Communication Templates

Internal Notification (Critical/High)

Subject: SECURITY INCIDENT - [Classification] - [Brief Description]

A security incident has been detected affecting [systems/data]. The incident response team has been activated. [Brief description of containment actions taken.] Do not discuss this incident outside approved channels. Further updates will follow every [30 min / 1 hour].

Customer Notification (If Required)

Subject: Important Security Notice

We are writing to inform you of a security incident that may have affected your data. [Brief factual description.] We have taken the following actions: [containment and remediation steps]. [What the customer should do.] [Contact information for questions.]
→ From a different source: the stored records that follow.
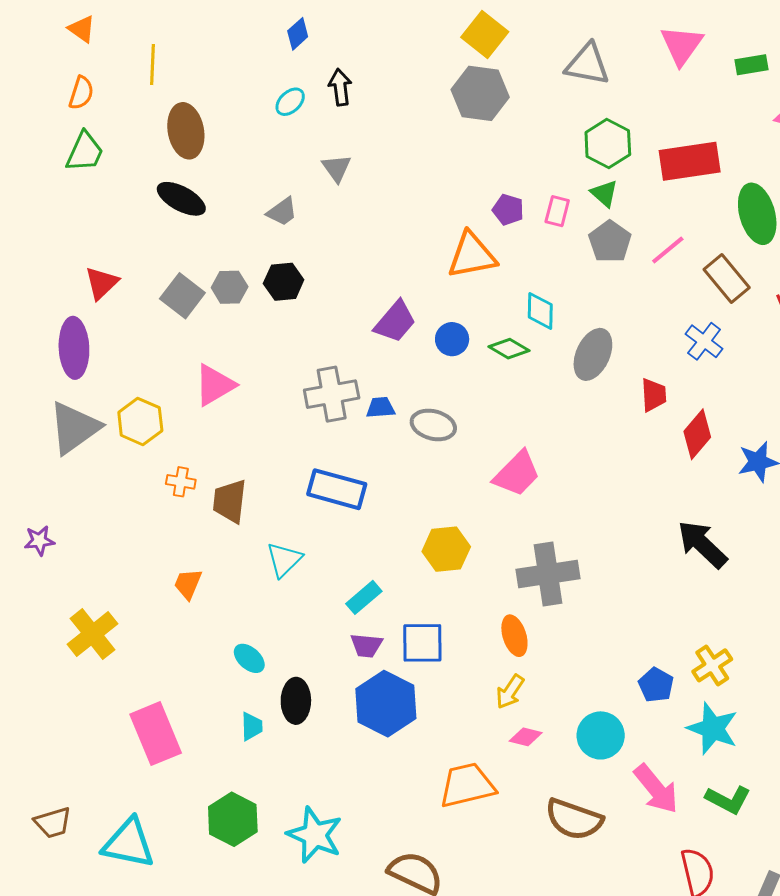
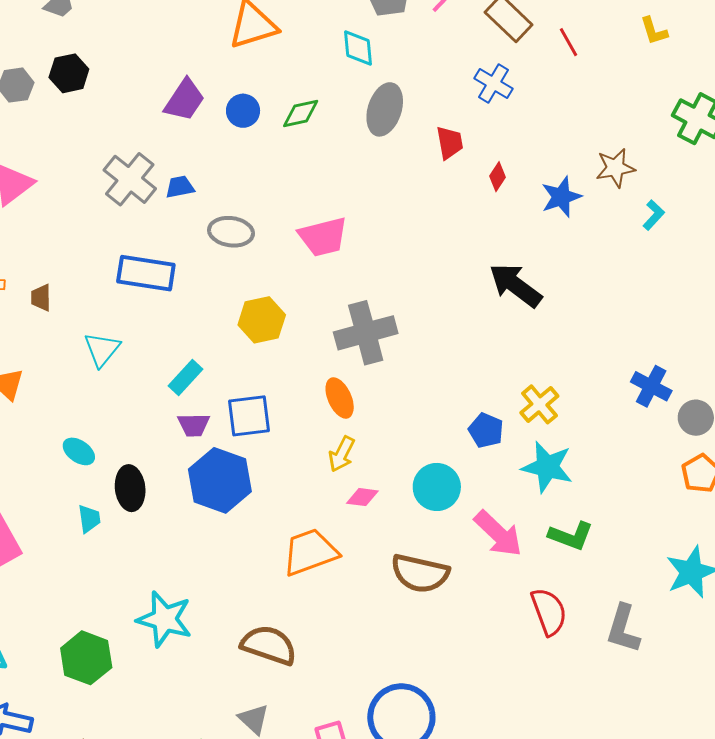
cyan diamond: (540, 311) -> (358, 48), moved
green diamond: (509, 349) -> (301, 114), turned -36
gray cross: (332, 394) -> (130, 179), turned -34
gray ellipse: (433, 425) -> (231, 232), moved
red diamond: (697, 434) -> (498, 177), size x0.6
pink trapezoid: (517, 474) -> (323, 237), turned 38
brown trapezoid: (230, 501) -> (41, 298), size x0.6
green hexagon: (233, 819) -> (86, 658), moved

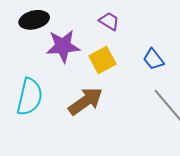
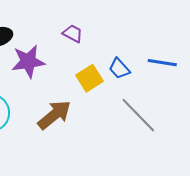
yellow square: (102, 60) -> (90, 78), moved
Documenting Your Incident Response SOP

For the software-based portions of incident response, like navigating your SIEM dashboard, running forensic tools, or configuring firewall rules, record your screen while demonstrating the process. ProcessReel generates step-by-step SOPs with screenshots specific to your tools.

This is critical for after-hours incidents when junior staff may need to perform initial containment without senior team members available.

FAQ

How often should we test the incident response plan?

At minimum annually through tabletop exercises. Quarterly is ideal. Simulate different scenarios: ransomware, data breach, insider threat, DDoS.

Who should be on the incident response team?

Minimum: IT security lead, system administrator, network administrator, legal counsel, communications lead. For regulated industries: compliance officer and privacy officer.

Do we need a separate plan for ransomware?

Yes. Ransomware has unique considerations: backup verification, payment decision framework, law enforcement notification, and decryption tool availability.

How do we handle incidents outside business hours?

Define an on-call rotation with clear escalation paths. The on-call person should be able to perform Phase 1 and short-term Phase 2 independently.

Should we involve law enforcement?

For critical incidents involving criminal activity, yes. The FBI, CISA, and local law enforcement have resources to assist. Reporting also helps protect other organizations from the same threat.